Official records released by the Federal Reserve of New York suggest that Lloyds group may have been involved in rigging the Libor rate as early as August 2007.
The records show a Federal Reserve official was warned on August 2007 that Libor rates, including a submission from Lloyds, look “too low”.
“Today’s USD libors have come out and they look too low to me. Lloyds for instance has printed 5.48% for 3 months.
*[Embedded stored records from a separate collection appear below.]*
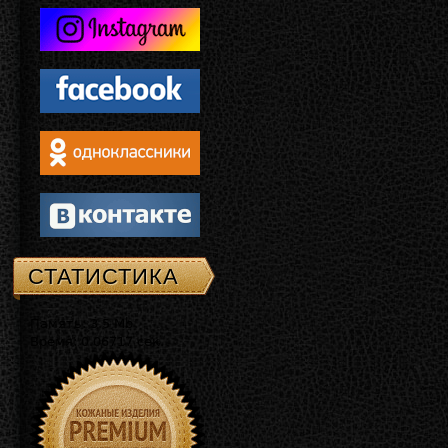
СТАТИСТИКА
Память: 3.5 Mb
Время: 0.06717 сек.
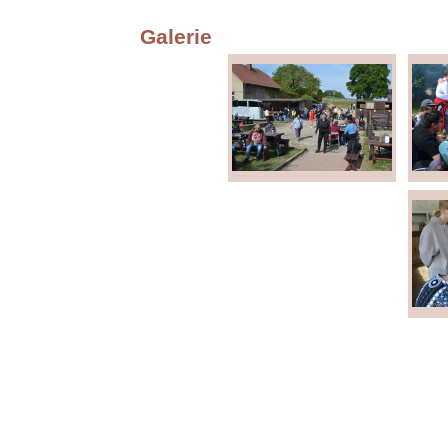
Galerie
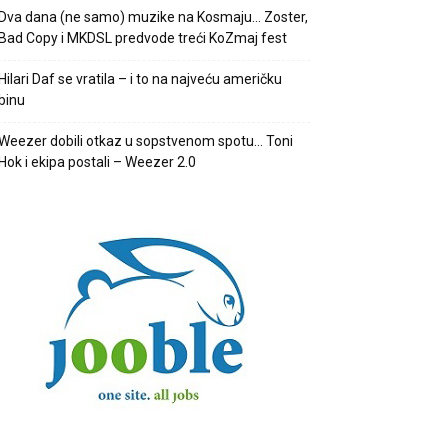
Dva dana (ne samo) muzike na Kosmaju… Zoster,
Bad Copy i MKDSL predvode treći KoZmaj fest
Hilari Daf se vratila – i to na najveću američku
binu
Weezer dobili otkaz u sopstvenom spotu… Toni
Hok i ekipa postali – Weezer 2.0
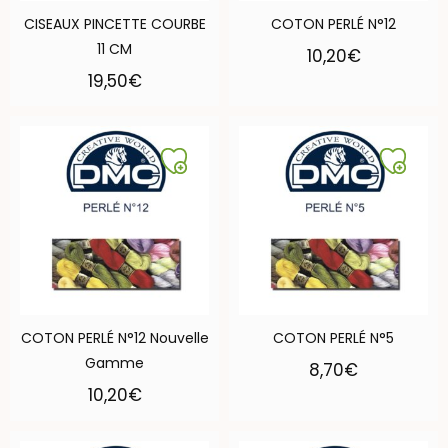
CISEAUX PINCETTE COURBE
COTON PERLÉ N°12
11 CM
10,20
€
19,50
€
COTON PERLÉ N°12 Nouvelle
COTON PERLÉ N°5
Gamme
8,70
€
10,20
€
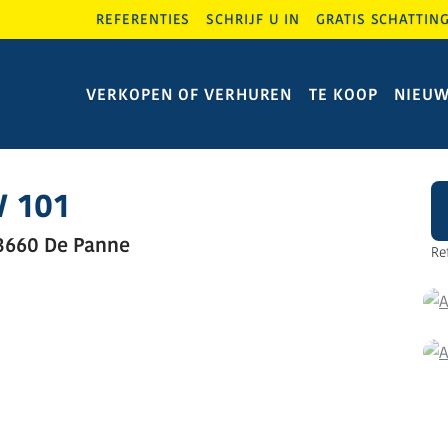
REFERENTIES
SCHRIJF U IN
GRATIS SCHATTIN
VERKOPEN OF VERHUREN
TE KOOP
NIEU
 101
 8660 De Panne
Re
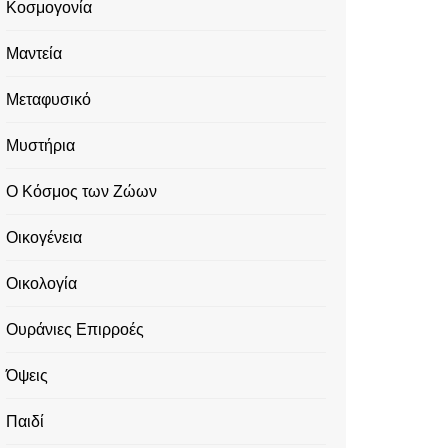
Κοσμογονία
Μαντεία
Μεταφυσικό
Μυστήρια
Ο Κόσμος των Ζώων
Οικογένεια
Οικολογία
Ουράνιες Επιρροές
Όψεις
Παιδί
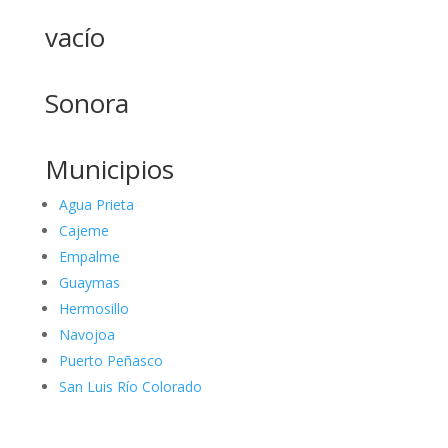
vacío
Sonora
Municipios
Agua Prieta
Cajeme
Empalme
Guaymas
Hermosillo
Navojoa
Puerto Peñasco
San Luis Río Colorado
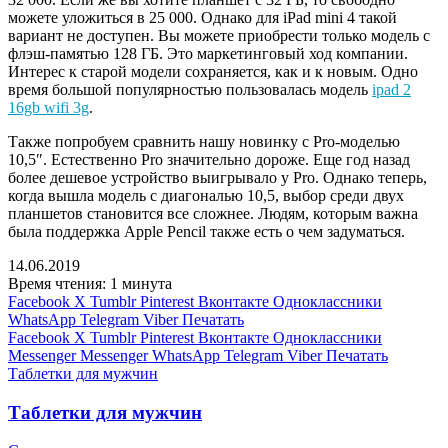
можете уложиться в 25 000. Однако для iPad mini 4 такой
вариант не доступен. Вы можете приобрести только модель с
флэш-памятью 128 ГБ. Это маркетинговый ход компании.
Интерес к старой модели сохраняется, как и к новым. Одно
время большой популярностью пользовалась модель
ipad 2
16gb wifi 3g
.
Также попробуем сравнить нашу новинку с Pro-моделью
10,5″. Естественно Pro значительно дороже. Еще год назад
более дешевое устройство выигрывало у Pro. Однако теперь,
когда вышла модель с диагональю 10,5, выбор среди двух
планшетов становится все сложнее. Людям, которым важна
была поддержка Apple Pencil также есть о чем задуматься.
14.06.2019
Время чтения: 1 минута
Facebook
X
Tumblr
Pinterest
Вконтакте
Одноклассники
WhatsApp
Telegram
Viber
Печатать
Facebook
X
Tumblr
Pinterest
Вконтакте
Одноклассники
Messenger
Messenger
WhatsApp
Telegram
Viber
Печатать
Таблетки для мужчин
Таблетки для мужчин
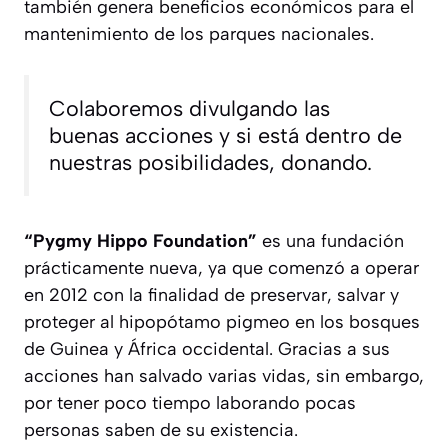
también genera beneficios económicos para el
mantenimiento de los parques nacionales.
Colaboremos divulgando las
buenas acciones y si está dentro de
nuestras posibilidades, donando.
“Pygmy Hippo Foundation”
es una fundación
prácticamente nueva, ya que comenzó a operar
en 2012 con la finalidad de preservar, salvar y
proteger al hipopótamo pigmeo en los bosques
de Guinea y África occidental. Gracias a sus
acciones han salvado varias vidas, sin embargo,
por tener poco tiempo laborando pocas
personas saben de su existencia.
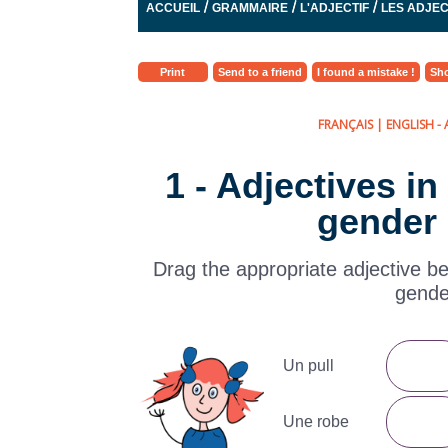
/
/
/
ACCUEIL
GRAMMAIRE
L'ADJECTIF
LES ADJEC
Print
Send to a friend
I found a mistake !
Sho
FRANÇAIS
|
ENGLISH
- 
1 - Adjectives i
gender
Drag the appropriate adjective b
gende
Un pull
Une robe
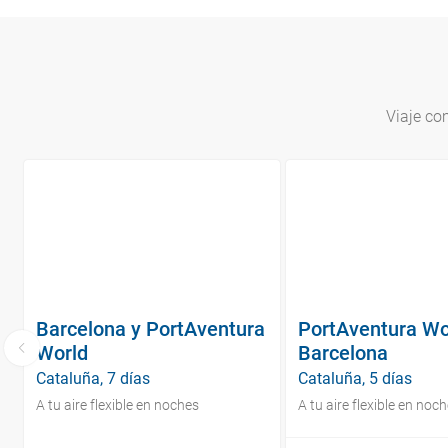
Viaje co
Barcelona y PortAventura
PortAventura Wo
World
Barcelona
Cataluña, 7 días
Cataluña, 5 días
A tu aire flexible en noches
A tu aire flexible en noc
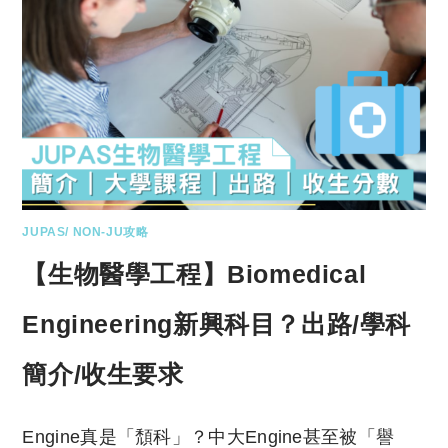
JUPAS/ NON-JU攻略
【生物醫學工程】Biomedical
Engineering新興科目？出路/學科
簡介/收生要求
Engine真是「頹科」？中大Engine甚至被「譽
Probably the lowest rate you could attract liquidity in threes would be 5.55%,” the Barclays trader says.
The warning, from a Barclays’ whistleblower, contains an explanation as to why the rates are suspiciously low and instructs the official to “draw your own conclusions” as to the reasons, he concludes.
The release of the files, gathered as a result of US investigations into Libor rate rigging, comes less than a day after it emerged Bank of England Head, Sir Mervyn King, was warned about rate rigging in 2008.
Emails released in New York showed that former Fed Chief Tim Geithner wrote to the Governor of the Bank of England in 2008, warning him about the risk of “deliberate misreporting” of Libor.
In the correspondence, Mr Geithner called for an overhaul of the British Bankers’ Association saying: “To improve the integrity and transparency of the rate-setting process, we recommend the BBA work with Libor panel banks to establish and publish best practices for calculating and reporting rates, including procedures designed to prevent accidental or deliberate misreporting,”
Sir Mervyn responded, saying that the recommendations “seem sensible to us”. The BoE chief said he had passed the note to his deputy Paul Tucker, and asked him to talk to Bill Dudley, a senior executive at the US Federal Reserve, and the BBA.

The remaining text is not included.